In an April 14 letter to Interior Secretary Deb Haaland, the Montana Wild Bison Restoration Coalition responded to Department of Interior Order 3410, the Bison Conservation Initiative of 2023. The letter noted perceived deficiencies in the Initiative and suggested a path forward that would “clearly recognize and commit to dealing with the most serious bison conservation issue south of Canada; and commit to providing equal and legally mandated access to wild public-trust bison on federal lands.”
The Coalition noted that gradual but persistent domestication is “the most serious threat to plains bison in the USA”; but is essentially neglected in Order 3410. Without defining “wild bison”, 3410 asserts there are 15,000 “wild” bison in the country, misleading the American public. The genetics of most of these 15,000 bison in “conservation herds” are being domesticated with small herds and artificial management in less-than-wild environments.
Order 3410 briefly mentions a need for consistency with unnamed federal laws. The Coalition asserts: “The people deserve a more complete review” of the legal mandates within the Park Service Organic Act and the Refuge System Improvement Act.
The overwhelming focus and stated priority of Order 3410 is to develop Tribal co-stewardship of bison on federal lands. There is no discussion of how this priority will complicate Refuge management, affect public access to bison, determine management goals and practices, or possibly conflict with existing laws that emphasize biotic diversity and integrity (wildness).
South of Canada, Tribes have well over 20,000 bison in about 65 herds on reservations. Tribes have received thousands of excess federal bison since at least the 1960s, and this process will continue.
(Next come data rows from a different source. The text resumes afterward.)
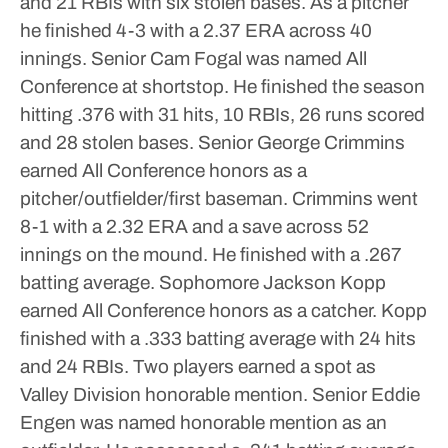
and 21 RBIs with six stolen bases. As a pitcher
he finished 4-3 with a 2.37 ERA across 40
innings.
Senior Cam Fogal was named All
Conference at shortstop. He finished the season
hitting .376 with 31 hits, 10 RBIs, 26 runs scored
and 28 stolen bases.
Senior George Crimmins
earned All Conference honors as a
pitcher/outfielder/first baseman. Crimmins went
8-1 with a 2.32 ERA and a save across 52
innings on the mound. He finished with a .267
batting average.
Sophomore Jackson Kopp
earned All Conference honors as a catcher. Kopp
finished with a .333 batting average with 24 hits
and 24 RBIs.
Two players earned a spot as
Valley Division honorable mention.
Senior Eddie
Engen was named honorable mention as an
In Contrast, the Department of Interior has about 15,000 bison in only 10 herds managed without existing co-management with a state or The Nature Conservancy. These are the only herds with clear, reliable, legal mandates to restore and maintain wildness of plains bison. Only 2 of these herds have at least 1,000 bison, the minimum number for avoiding serious genetic drift. Four herds are less than 100 bison. Additional large herds are critically needed.
As a path forward, the Coalition petitions the Department of Interior to:
Recognize the threat of domestication to conservation of wild plains bison.
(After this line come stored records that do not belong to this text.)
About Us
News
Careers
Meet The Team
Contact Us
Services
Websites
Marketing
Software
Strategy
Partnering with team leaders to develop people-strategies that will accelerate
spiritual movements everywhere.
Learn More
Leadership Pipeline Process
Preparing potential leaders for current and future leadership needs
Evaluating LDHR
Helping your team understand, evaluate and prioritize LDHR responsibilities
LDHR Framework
Commit the 10 above public-trust bison herds under complete Department control, as a separate genetic metapopulation with priorities for restoring wildness of bison, benefiting all Americans.
Restore a large public-trust wild bison herd on the Charles M. Russell National Wildlife Refuge, the largest federal refuge within the historic range of plains bison; and commit this herd into the above metapopulation.